There were some stat_cache related bugs, which are fixed now. 3.18.2 is running on the mediawiki canaries, but the wider rollout is held back until after the DC switchover.

Restricted Application added a subscriber: Aklapper. · View Herald TranscriptFeb 15 2017, 12:36 PM
elukey added a subscriber: elukey.Feb 15 2017, 12:57 PM

HHVM 3.18 now requires webscalesqlclient also for the standard mysql extension, so I've changed the tarball generation to no longer prune webscalesqlclient. DENABLE_ASYNC_MYSQL is now broken in general as well, if not set to ON it misses to link libsquangle as well.

HHVM 3.18 also needs a build on librb5-dev now.

This also needed an updated build of lz4 since the extension in 3.18 requires the LZ4_compress_default() function only introduced in lz4 r130.

With these additional changes, 3.18 now builds, but fails the hphp/test/quick/json_bigint.php test introduced in 626ecb4c38e8acbb52e43d043aeb26069c873bb3

I've temporarily backed it out to produce a build for further debugging, this might be related to our build using json-c (or a difference in versions)

3.18.1 packages are now built.
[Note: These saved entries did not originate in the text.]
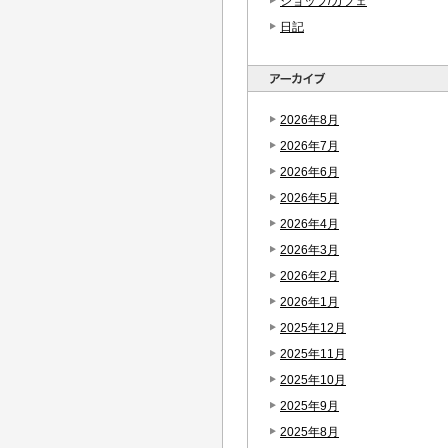
ショップ/カフェ
日記
2026年8月
2026年7月
2026年6月
2026年5月
2026年4月
2026年3月
2026年2月
2026年1月
2025年12月
2025年11月
2025年10月
2025年9月
2025年8月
Next I'll rebuild 3.18.1 in Debian unstable to narrow down whether the hphp/test/quick/json_bigint.ph test failure is related to the outdated json-c in jessie compared to what's in stretch/sid.
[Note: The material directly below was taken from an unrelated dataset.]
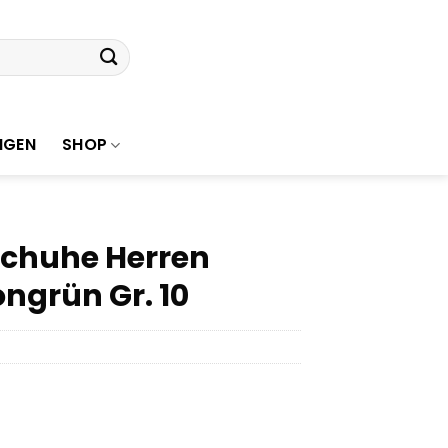
NGEN
SHOP
schuhe Herren
ongrün Gr. 10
When building on Debian stretch with json-c 0.12.1 the same error occurs (and also an additonal test failure), will open a bug for that.
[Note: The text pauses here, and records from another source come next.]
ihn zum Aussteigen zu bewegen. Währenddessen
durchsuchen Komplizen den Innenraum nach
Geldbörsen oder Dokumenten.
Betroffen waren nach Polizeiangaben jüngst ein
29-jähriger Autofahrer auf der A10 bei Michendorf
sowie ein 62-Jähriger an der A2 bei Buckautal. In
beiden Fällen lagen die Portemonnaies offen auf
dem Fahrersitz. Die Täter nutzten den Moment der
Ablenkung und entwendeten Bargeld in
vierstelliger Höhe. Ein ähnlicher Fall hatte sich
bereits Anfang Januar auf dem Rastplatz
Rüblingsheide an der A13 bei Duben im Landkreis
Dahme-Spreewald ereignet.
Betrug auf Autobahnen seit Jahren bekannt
The test failure is benign; it tests a new feature introduced into the simple JSON parser unconditionally of whether json-c is used or not. Since Debian uses json-c for license reasons, this doesn't affect us and backing out the test case is the correct interim fix (until upstream has fixed the test suite to only apply it for builds without DUSE_JSONC=ON).

HHVM extensions need to be rebuilt for the new 3.18 ABI.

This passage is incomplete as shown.